April 19, 2016 at 2:21 pm

Summer 2016 | The Principles of Brewing Science

STay, you're paying rent anyway.

The Chemistry & Biochemistry Department offers a senior-level class in Summer 2016 with a hands-on lab on the chemistry of brewing beer.

The course is taught by Dr. Michael Held, Assistant Professor of Chemistry & Biochemistry.

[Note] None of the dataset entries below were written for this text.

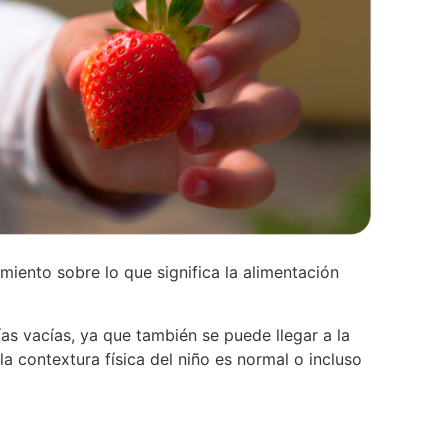
miento sobre lo que significa la alimentación
ías vacías, ya que también se puede llegar a la
la contextura física del niño es normal o incluso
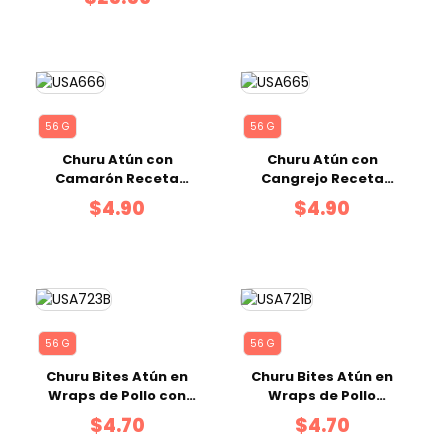
56 G
56 G
Churu Atún con
Churu Atún con
Camarón Receta
Cangrejo Receta
Sobre de 4 Tubos X14
Sobre de 4 Tubos X14
$4.90
$4.90
g C/U
g C/U
56 G
56 G
Churu Bites Atún en
Churu Bites Atún en
Wraps de Pollo con
Wraps de Pollo
Salmón Receta Bolsa
Receta Bolsa
$4.70
$4.70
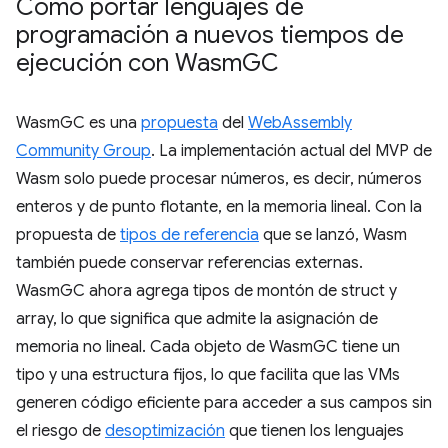
Cómo portar lenguajes de
programación a nuevos tiempos de
ejecución con Wasm
GC
WasmGC es una
propuesta
del
WebAssembly
Community Group
. La implementación actual del MVP de
Wasm solo puede procesar números, es decir, números
enteros y de punto flotante, en la memoria lineal. Con la
propuesta de
tipos de referencia
que se lanzó, Wasm
también puede conservar referencias externas.
WasmGC ahora agrega tipos de montón de struct y
array, lo que significa que admite la asignación de
memoria no lineal. Cada objeto de WasmGC tiene un
tipo y una estructura fijos, lo que facilita que las VMs
generen código eficiente para acceder a sus campos sin
el riesgo de
desoptimización
que tienen los lenguajes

CHEM 4501  The Principles of Brewing Science

Tier III Synthesis (3)

Class #1456, Lab #1469 | First Summer Session

Description: This course aims to demonstrate fundamental principles and concepts of biochemistry, physiology, microbiology, and plant biology through beer brewing. The practice and study of fermentation first defined the field of biochemistry and combines skills/concepts taken from microbiology (yeast cultivation; inhibition of bacterial growth by hops and ethanol; assay of bacterial contamination), biochemistry (an understanding of aerobic vs non-aerobic respiration and glucose metabolism, lipid oxidation, enzyme kinetics and assay as in starch degradation by amylases and protein degradation by proteases), physiology (the effects of alcohol on the body), and plant biology (barley and hops cultivation, harvesting and malt production; the contribution of plant tannins to beer flavor).

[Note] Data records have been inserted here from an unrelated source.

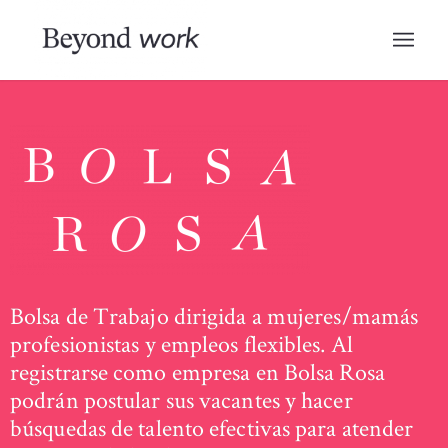
Bolsa de Trabajo dirigida a mujeres/mamás
profesionistas y empleos flexibles. Al
registrarse como empresa en Bolsa Rosa
podrán postular sus vacantes y hacer
búsquedas de talento efectivas para atender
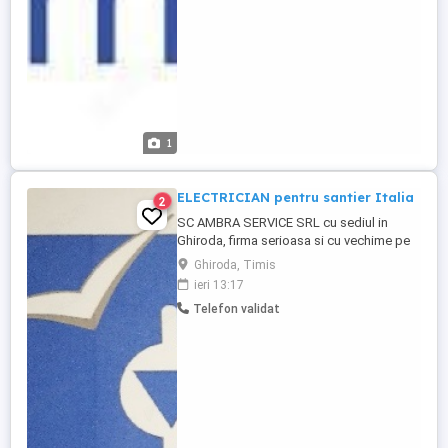
1
ELECTRICIAN pentru santier Italia
2
SC AMBRA SERVICE SRL cu sediul in
Ghiroda, firma serioasa si cu vechime pe
piata, specializata in domeniul de
Ghiroda, Timis
instalatii, angajeaza cu contract de munca
ieri 13:17
pe perioada nedeterminata electrician
Telefon validat
pentru un proiect din Italia. Detinerea de
permis auto categoria B constituie un
avantaj. Se cere seriozitate, ...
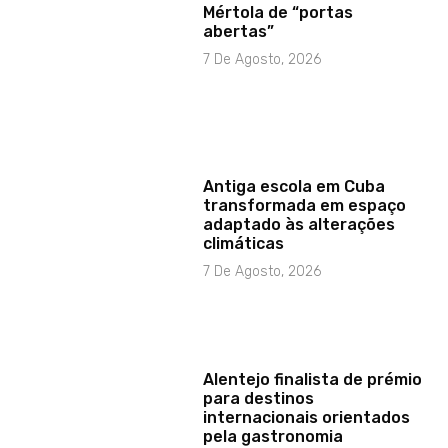
Mértola de “portas
abertas”
7 De Agosto, 2026
Antiga escola em Cuba
transformada em espaço
adaptado às alterações
climáticas
7 De Agosto, 2026
Alentejo finalista de prémio
para destinos
internacionais orientados
pela gastronomia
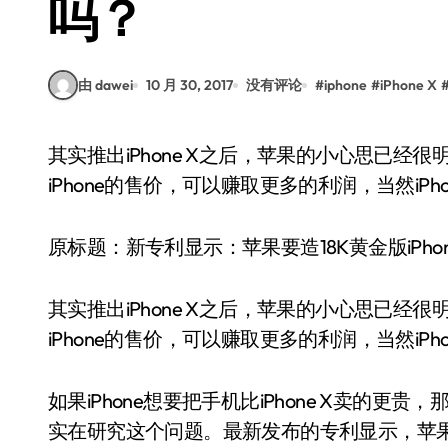
吗？
由 dawei
10 月 30, 2017
没有评论
#
iphone
#
iPhone X
其实推出iPhone X之后，苹果的小心思已经很明确了，那就是要继续向有钱人倾斜，毕竟提高
iPhone的售价，可以赚取更多的利润，当然iP
原标题：新专利显示：苹果要造18K黄金版iPhon
其实推出iPhone X之后，苹果的小心思已
iPhone的售价，可以赚取更多的利润，当然iP
如果iPhone想要把手机比iPhone X卖的
实在研究这个问题。最新发布的专利显示，苹果正在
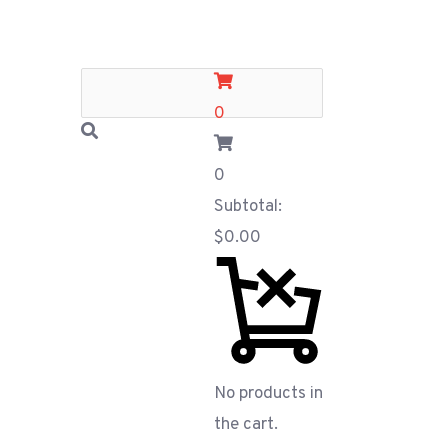
0
0
Subtotal:
$
0.00
No products in
the cart.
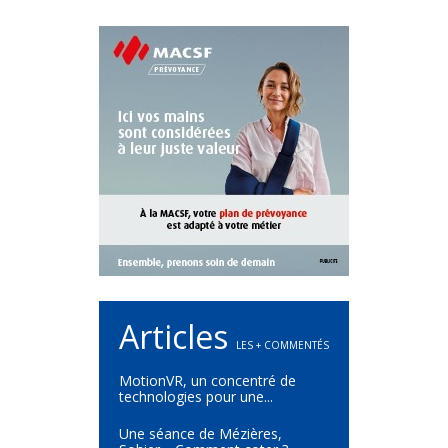
Articles
LES + COMMENTÉS
MotionVR, un concentré de
technologies pour une...
Une séance de Mézières,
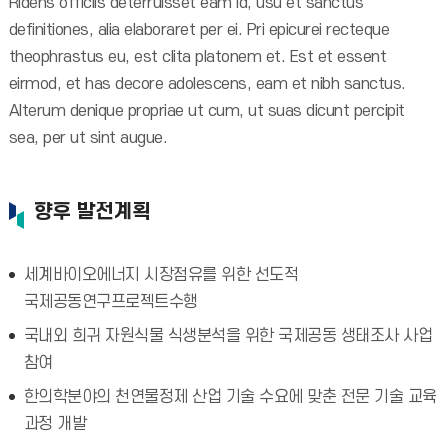
Ridens officiis deterruisset eam id, usu et sanctus
definitiones, alia elaboraret per ei. Pri epicurei recteque
theophrastus eu, est clita platonem et. Est et essent
eirmod, et has decore adolescens, eam et nibh sanctus.
Alterum denique propriae ut cum, ut suas dicunt percipit
sea, per ut sint augue.
향후 발전계획
세계바이오에너지 시장점유를 위한 선도적
국제공동연구프로젝트수행
국내외 희귀 자원식물 식생분석을 위한 국제공동 생태조사 사업
참여
한의학분야의 천연물정제 산업 기술 수요에 맞춘 전문 기술 교육
과정 개발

This course combines a series of lectures, labs and field trips to the Plant Biology Learning Gardens to demonstrate the concepts invoked in lecture. This course exploits a general public interest in alcohol and its production to demonstrate fundamental scientific concepts using a hands-on approach. As many students seem unaware of how alcohol interacts with the body, this course also informs students about metabolic and nutritional aspects related to alcohol consumption. As such this course outfits students with a wide range of key scientific concepts coupled with practical skills.